To return operations slower than 5 milliseconds, run a query similar to the following:

db.system.profile.find( { millis : { $gt : 5 } } ).pretty()

To return information from a certain time range, run a query similar to the following:

db.system.profile.find({
  ts : {
    $gt: new ISODate("2012-12-09T03:00:00Z"),
    $lt: new ISODate("2012-12-09T03:40:00Z")
  }
}).pretty()

The following example looks at the time range, suppresses the user field from the output to make it easier to read, and sorts the results by how long each operation took to run:

db.system.profile.find({
  ts : {
    $gt: new ISODate("2011-07-12T03:00:00Z"),
    $lt: new ISODate("2011-07-12T03:40:00Z")
  }
}, { user: 0 }).sort( { millis: -1 } )

Show the Five Most Recent Events

On a database that has profiling enabled, the show profile helper in the mongo shell displays the 5 most recent operations that took at least 1 millisecond to execute. Issue show profile from the mongo shell, as follows:

show profile

Profiler Overhead

When enabled, profiling has an effect on database performance, especially when configured with a profiling level of 2, or when using a low threshold value with a profiling level of 1. Profiling also consumes disk space, as it logs to both the system.profile collection and also the MongoDB logfile. Carefully consider any performance and security implications before configuring and enabling the profiler on a production deployment.

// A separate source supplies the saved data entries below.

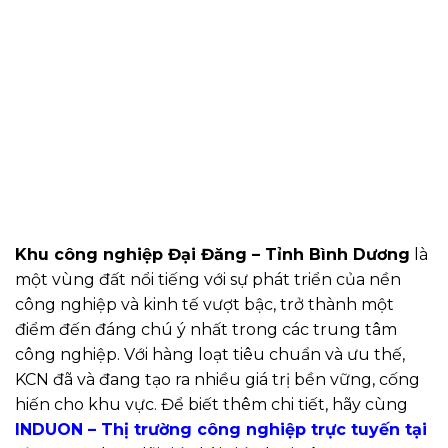
Khu công nghiệp Đại Đăng – Tỉnh Bình Dương
là
một vùng đất nổi tiếng với sự phát triển của nền
công nghiệp và kinh tế vượt bậc, trở thành một
điểm đến đáng chú ý nhất trong các trung tâm
công nghiệp. Với hàng loạt tiêu chuẩn và ưu thế,
KCN đã và đang tạo ra nhiều giá trị bền vững, cống
hiến cho khu vực. Để biết thêm chi tiết, hãy cùng
INDUON – Thị trường công nghiệp trực tuyến tại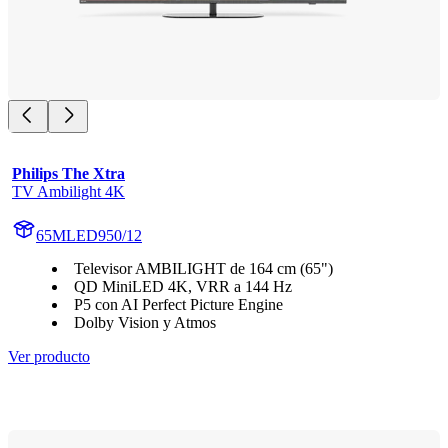
Philips The Xtra
TV Ambilight 4K
65MLED950/12
Televisor AMBILIGHT de 164 cm (65")
QD MiniLED 4K, VRR a 144 Hz
P5 con AI Perfect Picture Engine
Dolby Vision y Atmos
Ver producto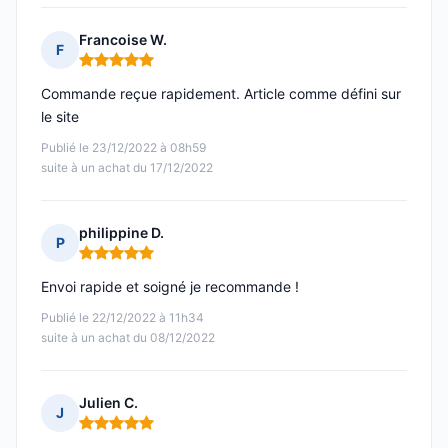
Francoise W.
F
Note : 5 sur 5
Commande reçue rapidement. Article comme défini sur
le site
Publié le 23/12/2022 à 08h59
suite à un achat du 17/12/2022
philippine D.
P
Note : 5 sur 5
Envoi rapide et soigné je recommande !
Publié le 22/12/2022 à 11h34
suite à un achat du 08/12/2022
Julien C.
J
Note : 5 sur 5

The system.profile Collection

The system.profile collection is a capped collection with a default size of 1 megabyte. A collection of this size can typically store several thousand profile documents, but some applications may use more or less profiling data per operation. If you need to change the size of the system.profile collection, follow the steps below.

Change Size of system.profile Collection on the Primary

To change the size of the system.profile collection on the primary, you must:

  1. Disable profiling.
  2. Drop the system.profile collection.
  3. Create a new system.profile collection.
  4. Re-enable profiling.

For example, to create a new system.profile collection that is 4000000 bytes (4 MB), use the following sequence of operations in the mongo shell:

db.setProfilingLevel(0)

db.system.profile.drop()

db.createCollection( "system.profile", { capped: true, size:4000000 } )

db.setProfilingLevel(1)

Change Size of system.profile Collection on a Secondary

To change the size of the system.profile collection on a secondary, you must stop the secondary, run it as a standalone, and then perform the steps above. When done, restart the standalone as a member of the replica set. For more information, see Perform Maintenance on Replica Set Members.

[2](1, 2, 3) Starting in version 4.2 (also available starting in 4.0.6), secondary members of a replica set now log oplog entries that take longer than the slow operation threshold to apply. These slow oplog messages are logged for the secondaries in the diagnostic log under the REPL component with the text applied op: <oplog entry> took <num>ms. These slow oplog entries depend only on the slow operation threshold. They do not depend on the log levels (either at the system or component level), or the profiling level, or the slow operation sample rate. The profiler does not capture slow oplog entries.